I like my paper and pens. I admit it. I like my 8 x 11 inch planner with pages for each month. If I don't write it, I don't remember it. That's just the way I am. Some friends poke fun at me, reminding me that my phone calendar will send me reminders whereas my planner won't. True. I do make use of my Calendar app; I've come a long way in terms of using technology in my everyday life. I've even set up my own Zoom meetings. But I am surely one of those holders-on who is standing on the platform hugging my composition notebook.


When I heard about a tool for using technology to organize all-things-special-needs, I dismissed it (at first). Why would I need technology for that? I had my nice, white binders with everything labeled and tagged and highlighted. And if it meant that I had to transfer all of that to a digital dashboard...umm, no thanks. No time and not enough tech skills to do so.

The more I looked into it though, the more my curiosity peaked. Easy? Less stress? Everything in one place? Sounded too good to be true. My organizational side was itching to find out more. So I investigated. And what I found was just perfect.


What's more - I had an awakening when I realized that if I wasn't around, and someone else needed to keep care going for my son, that person or people would simply not find what they needed in a set of binders large enough to rival the old Encyclopedia Brittanica set.


Enter Vest. Vest is just perfect. An online tool to help me navigate life with special needs in the family. There is simply nothing else like this out there. And just as my worry started rising, thinking I needed grand technology skills to use this app, my anxiety was quickly banished. Vest was pre-organized to make things simple. Vest is incredibly easy to use. Once I got going, I realized there was nothing to be apprehensive about. Easier than PowerPoint.


It was like Vest understood me as a special needs parent. It took my concerns and the overwhelming amount of stuff I deal with as a special needs parent to heart and gave me something useful, something beneficial to my family, and something safe. It reduced my worry. And most importantly, it addressed the one powerful and crippling thought all parents of special needs kids have: what will become of my child when I can no longer take care of him?

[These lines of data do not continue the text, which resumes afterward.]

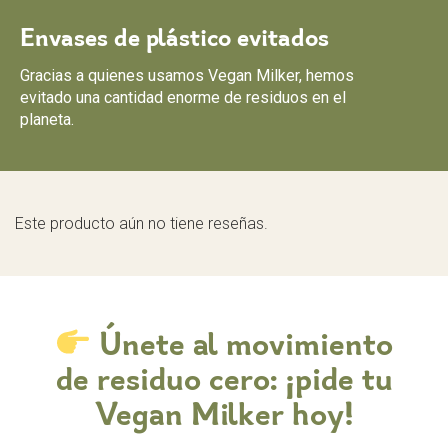
Envases de plástico evitados
Gracias a quienes usamos Vegan Milker, hemos
evitado una cantidad enorme de residuos en el
planeta.
Este producto aún no tiene reseñas.
Únete al movimiento
de residuo cero: ¡pide tu
Vegan Milker hoy!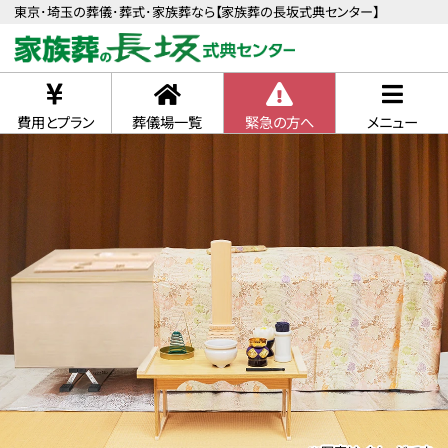
東京･埼玉の葬儀･葬式･家族葬なら【家族葬の長坂式典センター】
費用とプラン
葬儀場一覧
緊急の方へ
メニュー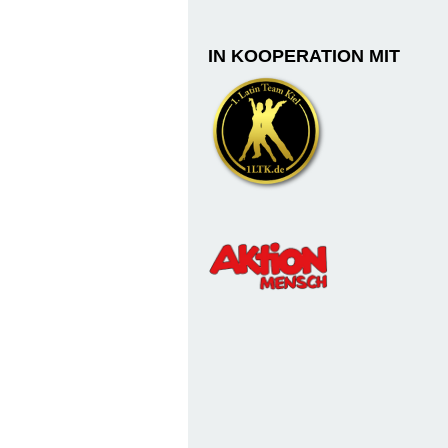
IN KOOPERATION MIT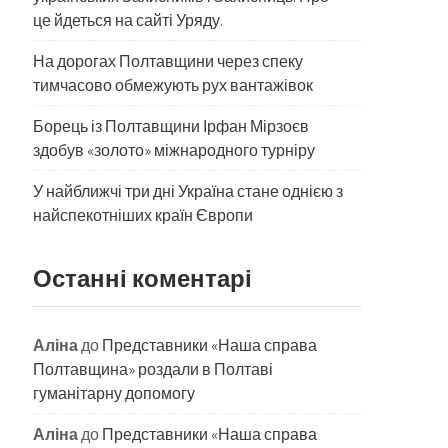
це йдеться на сайті Уряду.
На дорогах Полтавщини через спеку
тимчасово обмежують рух вантажівок
Борець із Полтавщини Ірфан Мірзоєв
здобув «золото» міжнародного турніру
​У найближчі три дні Україна стане однією з
найспекотніших країн Європи
Останні коментарі
Аліна
до
Представники «Наша справа
Полтавщина» роздали в Полтаві
гуманітарну допомогу
Аліна
до
Представники «Наша справа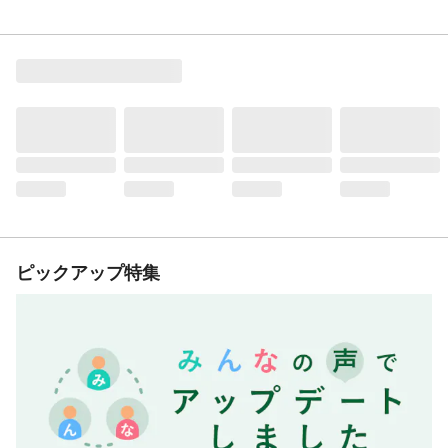
ピックアップ特集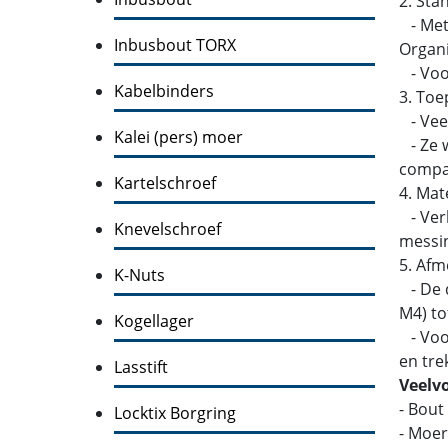
2. Sta
- Metr
Inbusbout TORX
Organi
- Voor
Kabelbinders
3. Toe
- Veel
Kalei (pers) moer
- Ze w
compati
Kartelschroef
4. Mat
- Verk
Knevelschroef
messin
5. Afm
K-Nuts
- De d
M4) to
Kogellager
- Voor
en tre
Lasstift
Veelv
- Bout
Locktix Borgring
- Moer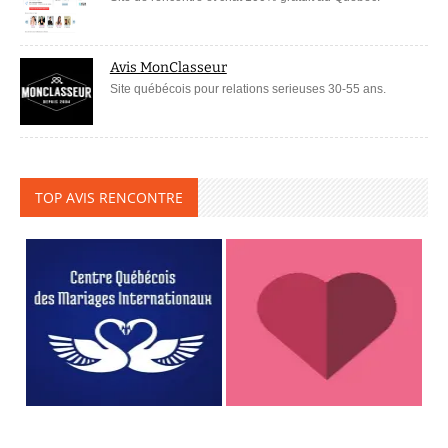
Avis MonClasseur
Site québécois pour relations serieuses 30-55 ans.
TOP AVIS RENCONTRE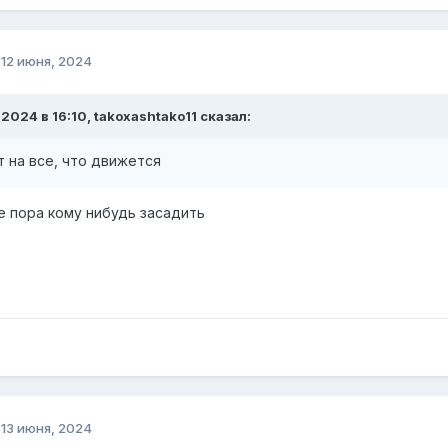
о
12 июня, 2024
.2024 в 16:10, takoxashtako11 сказал:
т на все, что движется
 пора кому нибудь засадить
о
13 июня, 2024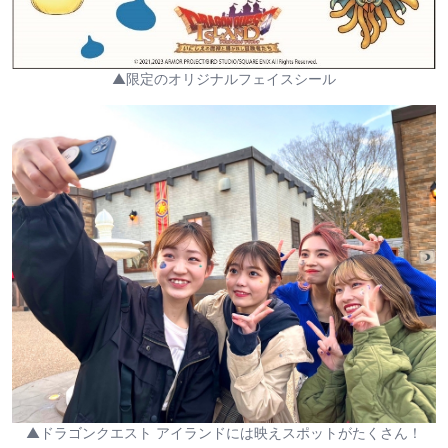
▲限定のオリジナルフェイスシール
▲ドラゴンクエスト アイランドには映えスポットがたくさん！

Vest gives parents the perfect way to take all the information we have about our precious child and secure it for the future care of that child. Everything I know about my child with special needs...everything I do for my child with special needs...I can have everything organized in one place and accessible anytime, anywhere, by anyone I choose.


You don't have to be tech savvy to use Vest. Take my word for it. You don't need training or long tutorials or a manual. Just log in to Vest on any of your devices and go.

Now, finding that evasive document on your laptop is tricky, but - if you have a document (entry) you upload to your Vest, never again will you need to be searching around for it. Your child's medication list? There, at a click of a button. Your child's current IEP services list? There. Instantly. The recipe for your son's favorite gluten free brownies? Yup, there. However you need Vest to function for you, it will.